'Conditions and Enforceable Commitments": FCC Hearts the Web

onlinevideokiss

Whatever you think of the FCC approval of the Comcast-NBC merger, it seems to be giving a big wet kiss to the online video industry. In approving the marriage, the FCC defined "conditions and enforceable commitments" that Comcast/NBC universal had to abide, and the Commission went out of its way to acknowledge and include digital distribution and emerging online video business models.

Chief among these commitments was ensuring "reasonable access to Comcast-NBCU programming for multichannel distribution," which ensures NBCU brands will not become proprietary to Comcast cable. But more to the point, the FCC made a special provision aimed at helping online video business models thrive.

The sub-provisions are worth quoting verbatim since they will affect a number of players in the video ecosystem. These items may also signal the FCC's general perspective that could inform subsequent decisions involving online content. Hulu is singled out by name, but notice how provisions put Online Video Distributors (OVDs) on an equal footing with Multichannel Video Programming Distributors (MVPDs). The big boys of traditional media and the upstarts of digital-only media have to get an equal and fair crack at the content. The FCC is requiring that Comcast-NBCU:

  • Provides to all MVPDs, at fair market value and non-discriminatory prices, terms, and conditions, any affiliated content that Comcast makes available online to its own subscribers or to other MVPD subscribers.
  • Offers its video programming to legitimate OVDs on the same terms and conditions that would be available to an MVPD.
  • Makes comparable programming available on economically comparable prices, terms, and conditions to an OVD that has entered into an arrangement to distribute programming from one or more of Comcast-NBCU's peers.
  • Offers standalone broadband Internet access services at reasonable prices and of sufficient bandwidth so that customers can access online video services without the need to purchase a cable television subscription from Comcast.
  • Does not enter into agreements to unreasonably restrict online distribution of its own video programming or programming of other providers.
  • Does not disadvantage rival online video distribution through its broadband Internet access services and/or set-top boxes.
  • Does not exercise corporate control over or unreasonably withhold programming from Hulu.
That last piece on Hulu addresses (although it doesn't fully solve) at least one major concern about Hulu's future stability - the reliability of its main partners to keep supplying content.

In a settlement with the Department of Justice over terms of the deal, Comcast also agreed to relinquish its voting rights and presence on the board of Hulu. On the Comcast blog yesterday, the company states that it can retain its financial stake in the joint venture and agrees that "provide content to Hulu in a manner consistent with Hulu's other broadcast network partners. So NBCU must maintain its content participation but without control.

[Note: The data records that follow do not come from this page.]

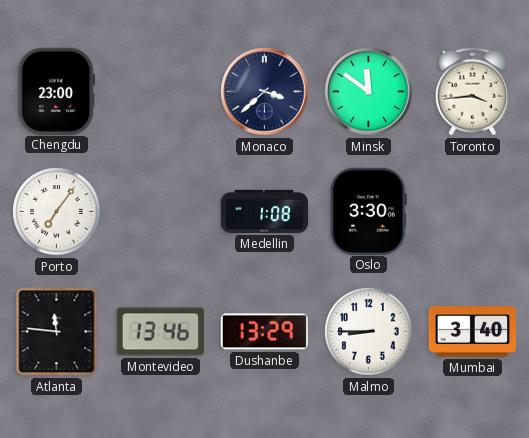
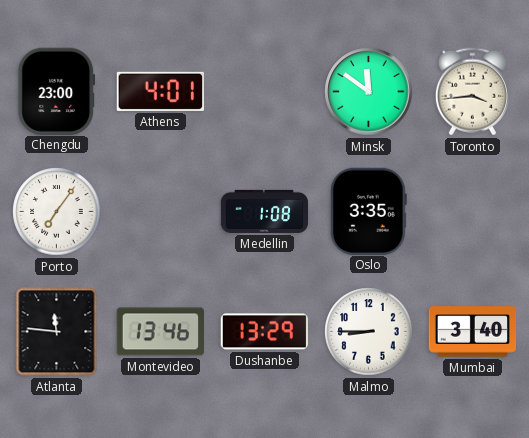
Athens: none -> 4:01
Monaco: 3:38 -> none
Oslo: 3:30 -> 3:35
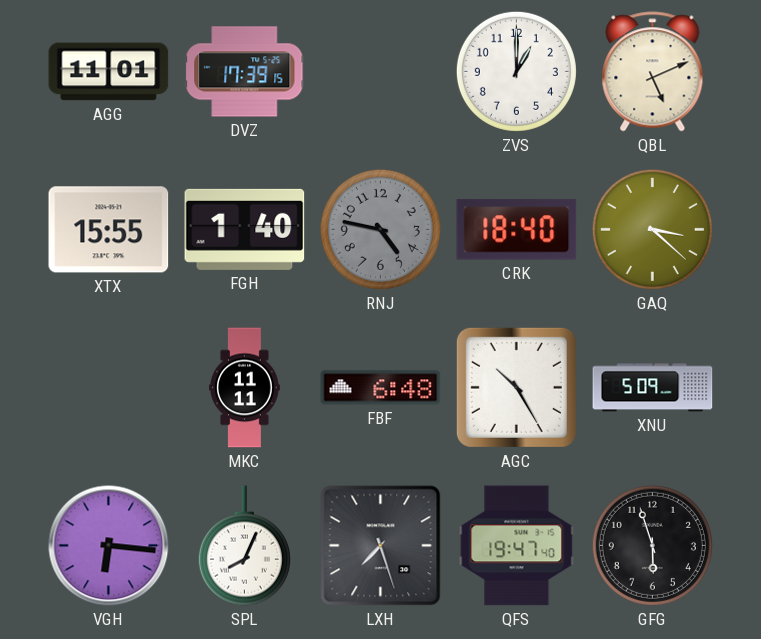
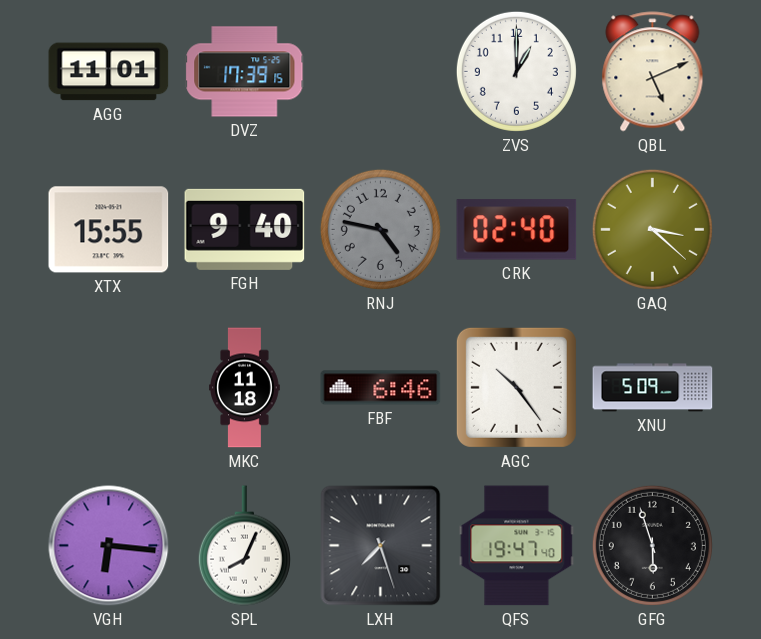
FGH: 1:40 -> 9:40
CRK: 18:40 -> 02:40
MKC: 11:11 -> 11:18
FBF: 6:48 -> 6:46
AGC: 10:25 -> 10:24
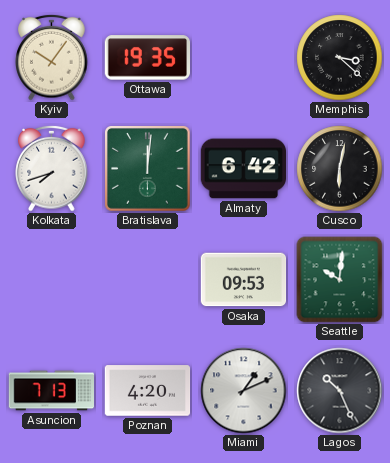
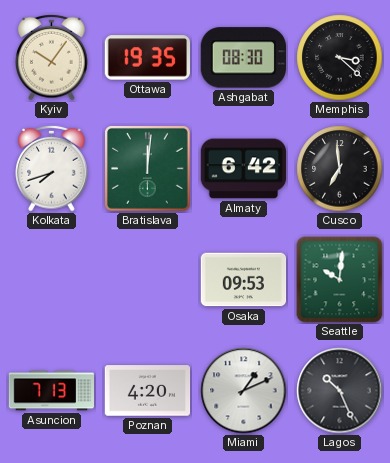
Ashgabat: none -> 08:30
Cusco: 6:02 -> 6:59
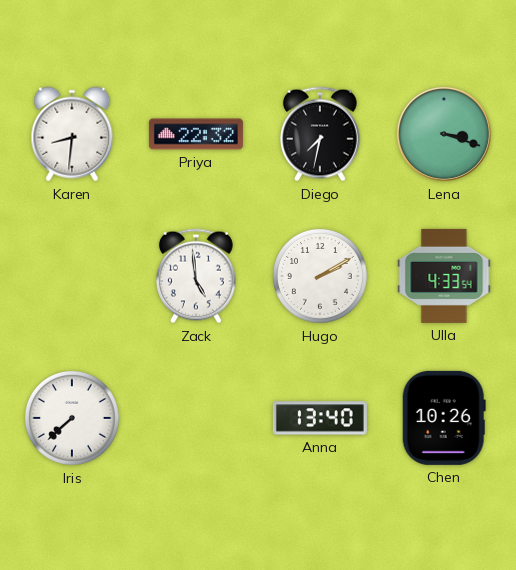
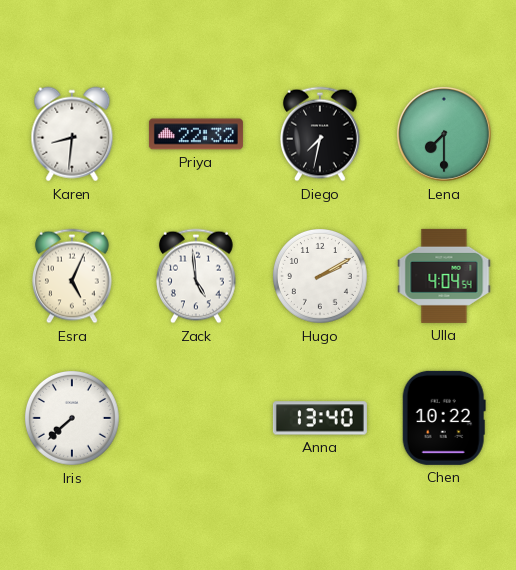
Lena: 3:18 -> 7:30
Esra: none -> 5:04
Ulla: 4:33 -> 4:04
Chen: 10:26 -> 10:22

And while the FCC is requiring Comcast-NBCU to make its content available on a reasonable basis to OVDs, that requirement is contingent on the OVD having comparable deals with Comcast-NBCU "peers." NBCU can still say 'no' to deals for streaming its content online, at least until a competitor says 'yes.' But how the plan of equal content distribution is implemented sounds like it may be a bone of contention in the future. Or at least, the Comcast/NBCU lawyers have devised a suitably vague interpretation of the meaning. "As part of this transaction, Comcast has agreed to a focused mechanism for online video providers to obtain access to certain NBC Universal content. The process has been carefully crafted to be fair to all players. There is no general extension of the program access rules to online video."